I thought she meant her state pension - I can see from her later replies that they aren't - so yes, she would have to get them paid into a UK bank account


----------



## Madliz (Feb 4, 2011)

My daughter changed her address with Barclays UK to here, a few months ago, all done online through their website. I would never call if I could do it online. I believe all she had to do was print off a form and return it.

I wouldn't recommend closing a UK account - trying to open one from afar is nigh on impossible.


----------



## carolleb (Oct 30, 2011)

*barclays*

I have looked for this form cant find it, will go back again and take a better look, today also my skype isnt working so Im ready for throwing a wobbly big time lol.


----------



## Madliz (Feb 4, 2011)

Here's the form:

http://ask.barclays.co.uk/resources/barclays/day2day_banking/Newchangeaddress

The address to post it to is at the bottom of the form.
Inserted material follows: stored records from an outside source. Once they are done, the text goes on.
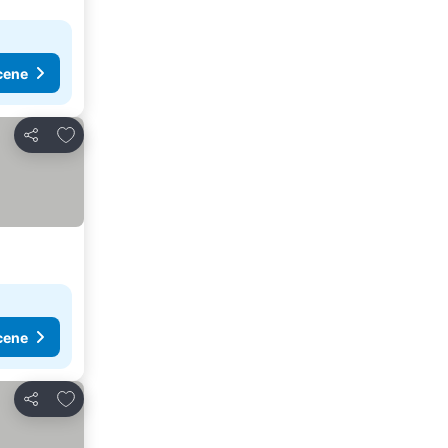
cene
Dodati u favorite
Deli
cene
Dodati u favorite
Deli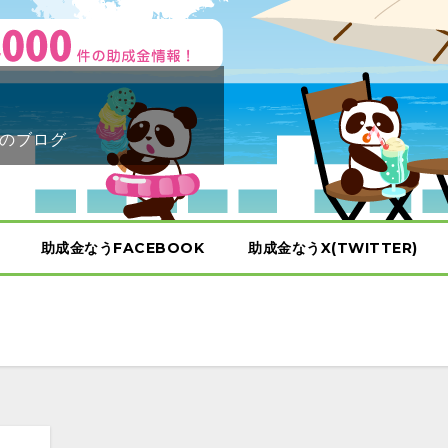
のブログ
助成金なうFACEBOOK
助成金なうX(TWITTER)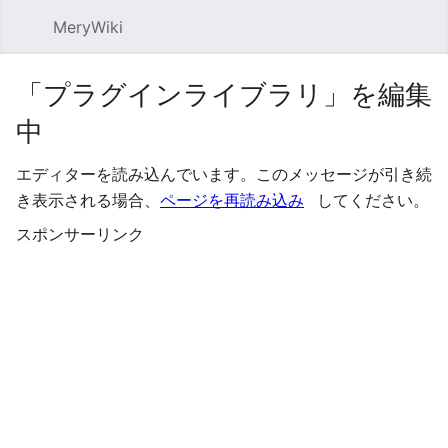
MeryWiki
検索
「プラグインライブラリ」を編集
中
エディターを読み込んでいます。このメッセージが引き続
き表示される場合、
ページを再読み込み
してください。
スポンサーリンク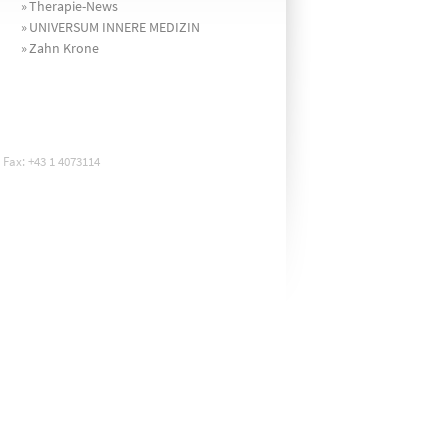
»
Therapie-News
»
UNIVERSUM INNERE MEDIZIN
»
Zahn Krone
 Fax: +43 1 4073114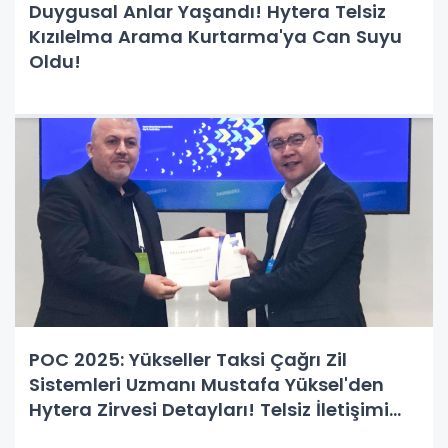
Duygusal Anlar Yaşandı! Hytera Telsiz
Kızılelma Arama Kurtarma'ya Can Suyu
Oldu!
POC 2025: Yükseller Taksi Çağrı Zil
Sistemleri Uzmanı Mustafa Yüksel'den
Hytera Zirvesi Detayları! Telsiz İletişimi
Nereye Evriliyor?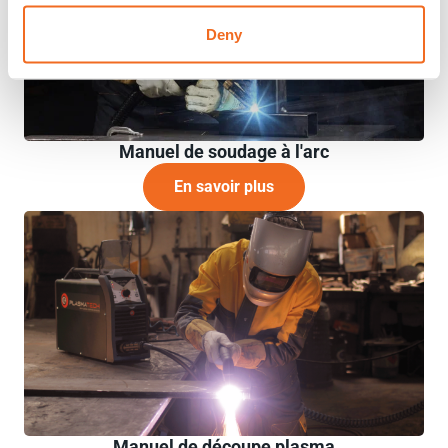
Deny
Manuel de soudage à l'arc
En savoir plus
Manuel de découpe plasma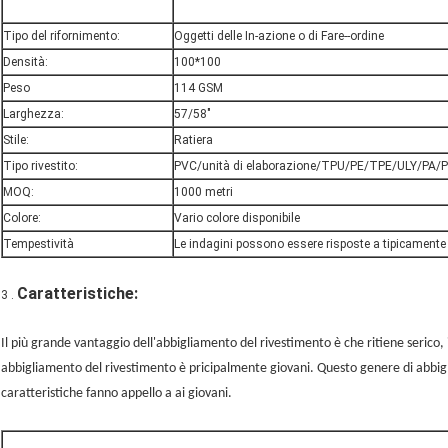
Tipo del rifornimento:
Oggetti delle In-azione o di Fare--ordine
Densità:
100*100
Peso
114 GSM
Larghezza:
57/58"
Stile:
Ratiera
Tipo rivestito:
PVC/unità di elaborazione/TPU/PE/TPE/ULY/PA/P
MOQ:
1000 metri
Colore:
Vario colore disponibile
Tempestività
Le indagini possono essere risposte a tipicamente 
Caratteristiche:
3 .
Il più grande vantaggio dell'abbigliamento del rivestimento è che ritiene serico,
abbigliamento del rivestimento è pricipalmente giovani. Questo genere di abbigl
caratteristiche fanno appello a ai giovani.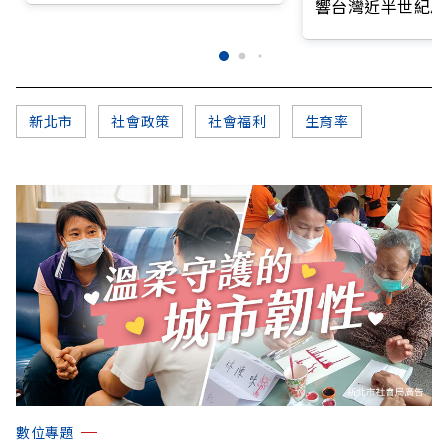
響台灣近半世紀思
新北市
社會政策
社會福利
生育率
數位專題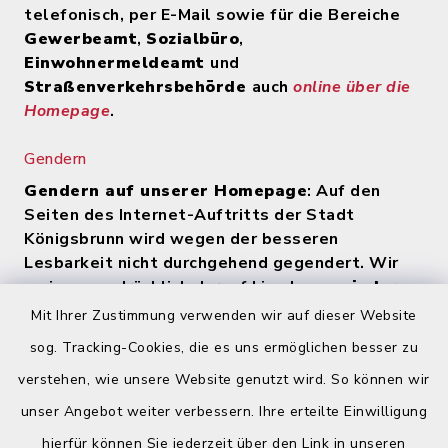
telefonisch, per E-Mail sowie für die Bereiche
Gewerbeamt
,
Sozialbüro
,
Einwohnermeldeamt
und
Straßenverkehrsbehörde
auch
online über die
Homepage
.
Gendern
Gendern auf unserer Homepage
: Auf den
Seiten des Internet-Auftritts der Stadt
Königsbrunn wird wegen der besseren
Lesbarkeit nicht durchgehend gegendert. Wir
weisen ausdrücklich darauf hin, dass
zu jeder
Zeit alle Geschlechter (m/w/d) angesprochen
Mit Ihrer Zustimmung verwenden wir auf dieser Website
werden
.
sog. Tracking-Cookies, die es uns ermöglichen besser zu
verstehen, wie unsere Website genutzt wird. So können wir
Quicklinks
unser Angebot weiter verbessern. Ihre erteilte Einwilligung
hierfür können Sie jederzeit über den Link in unseren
It took about a month to receive the first communication from them at the new address.


----------



## casa99 (Oct 19, 2010)

Hi Carolleb, if you have to keep your pensions in Barclays u.k. you can use a firm called World First, once you set up an account with them and transfer a regular monthly amount there are no transfer charges to pay, this is the firm that I use to get my pension from a Barclays account into my spanish bank account with very good rates of exchange and I don`t pay transfer charges and the money is in my account the same day.
David.


----------